For this more modern approach, Ina Garten, or The Barefoot Contessa, is my favorite resource. She's a master proponent of making entertaining easy and enjoyable for both host and guest, and because of this, she offers enumerable recipes for cocktail parties, starters, and hors d'oeuvres that can be quickly yet elegantly prepared and served a room temperature - no fuss, no muss. Whenever I am faced with throwing together a party or bringing an elegant plate to someone else's affair (something I often find much more stressful), I start with the tried and true cheese (and sometimes meat) plate. I've shared some of Ina's composition principals below.
But first, here are some of my own:
- I like my cheese to be themed, French, American/Rustic, Spanish (One of my recent Spanish Plates below)
- Add elements that incorporate height and color - including a voluptuous bunch of grapes or a brightly colored pear or apple are great ways to do this. Don't forget something leafy or herbal. I like the look of Italian Parsley. I have a pet peeve about blank spaces on the plate. I prefer it to be completely filled unless of course you are going for a minimalist look.
- If you choose to slice, try to make each individual cheese should look uniform. Slicing cheese while still cold is a good way to achieve this look. Cubes are great as well. Soft cheeses like brie are best left whole, but I will usually start of the round by slicing off a few pieces.
- Cheese can be pricey. I always choose at least one very "special" cheese, and if I am on a budget, mix it with more affordable yet still delicious options. As Ina will tell you, having a nice assortment of firm, and softer cheeses is optimal.
|Spanish Cheese and Meat Plate: Ibores, Roncal, Queso de Murcia (Drunken Goat), Serrano Ham, Grapes, Apple, Italian Parsley Garnish, Crusty Bread. Photo: Neurotic Kitchen|
And here are some of Ina's (Courtesy of Food Network):
"Assembling a stunning fruit and cheese platter requires no cooking. I follow a few key principles to be sure it looks festive and is easy for guests to help themselves. First, I choose an interesting assortment of cheeses—hard sharp cheeses, soft creamy ones, and pungent blue cheeses. I look for an interesting mix of flavors, textures, and colors." - Ina Garten
- For example: French Camembert, Le Chevrot (a sharp goat cheese), Rondin with herbs (a creamy goat cheese), and Montagnolo (a creamy blue cheese).
Go to the best cheese shop in town and ask the person at the counter which cheeses are ready to serve. Taste everything; they expect you to. We all know that the Brie may look terrific, but it can be underripe and tough or overripe and ammoniated. You want only the freshest cheeses that are perfectly ripened. Take them home, refrigerate them, and then bring them to room temperature a few hours before serving.
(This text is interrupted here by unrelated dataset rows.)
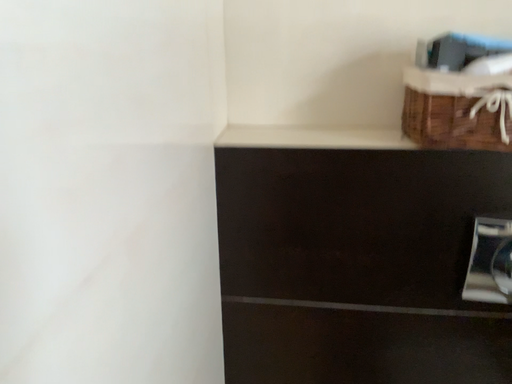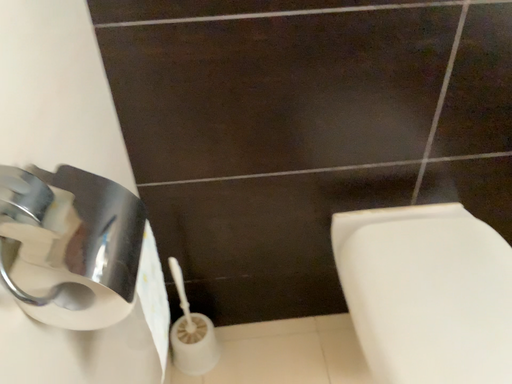 Question: Which way did the camera rotate in the video?

Choices:
 (A) rotated right
 (B) rotated left

Answer: (A) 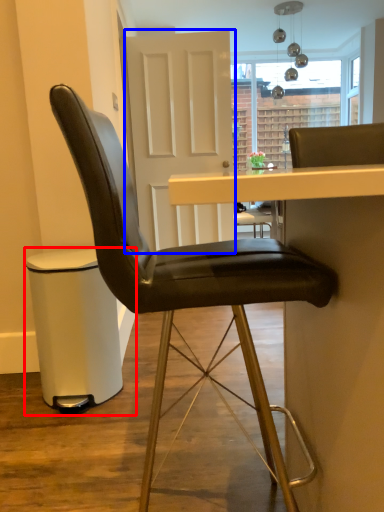 Question: Among these objects, which one is nearest to the camera, bar stool (highlighted by a red box) or glass door (highlighted by a blue box)?

Choices:
 (A) bar stool
 (B) glass door

Answer: (A) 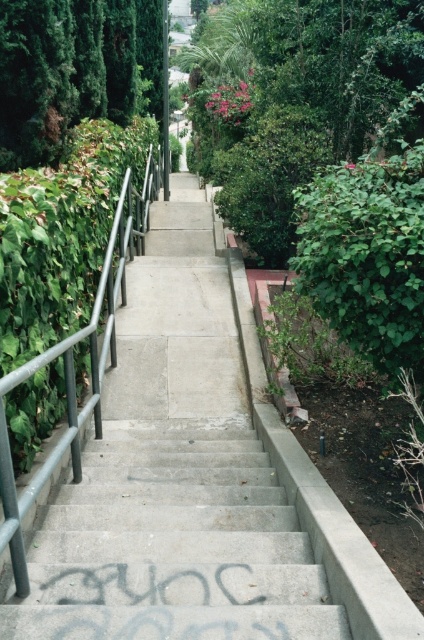 Question: Is concrete stairs at center above metallic gray railing at center?

Choices:
 (A) no
 (B) yes

Answer: (A)

Question: Which of the following is the farthest from the observer?

Choices:
 (A) concrete stairs at center
 (B) metallic gray railing at center

Answer: (B)

Question: Which of the following is the closest to the observer?

Choices:
 (A) metallic gray railing at center
 (B) concrete stairs at center

Answer: (B)

Question: Where is concrete stairs at center located in relation to metallic gray railing at center in the image?

Choices:
 (A) left
 (B) right

Answer: (B)

Question: Is concrete stairs at center thinner than metallic gray railing at center?

Choices:
 (A) no
 (B) yes

Answer: (A) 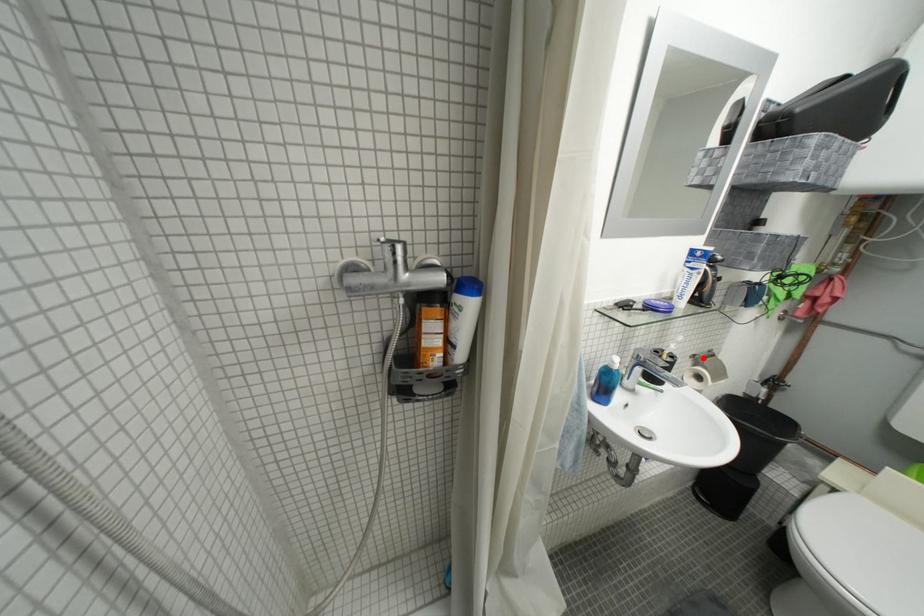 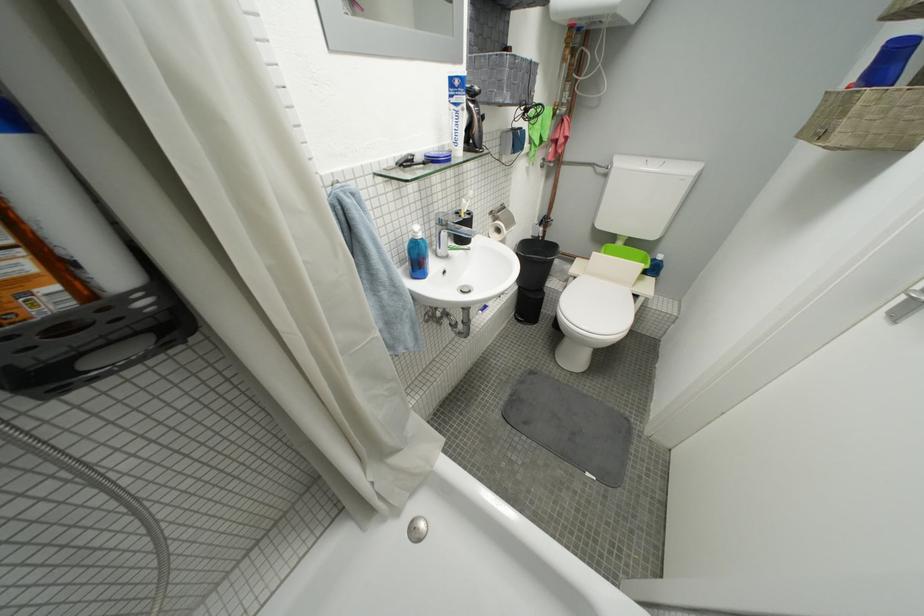 Question: I am providing you with two images of the same scene from different viewpoints. In image1, a red point is highlighted. Considering the same 3D point in image2, which of the following is correct?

Second, be sure to have a platter or wooden board that is flat and large enough to hold the cheeses without crowding them. Arrange the cheeses with the cut sides facing out, and with several small cheese knives, maybe one for each type of cheese.
Third, to finish the platter, add sliced breads or crackers, and green leaves. I use either lemon or galax leaves, which you can get from your florist. If you have a garden, any large flat leaf like hydrangea looks beautiful, but be sure they aren't poisonous and are pesticide-free!
Overall, the simpler the design, the better the platter looks. Group each kind of cheese together and add one large bunch of green or red grapes in the center to create a visual focal point. Fill in the spaces with lots of crackers or small slices of bread.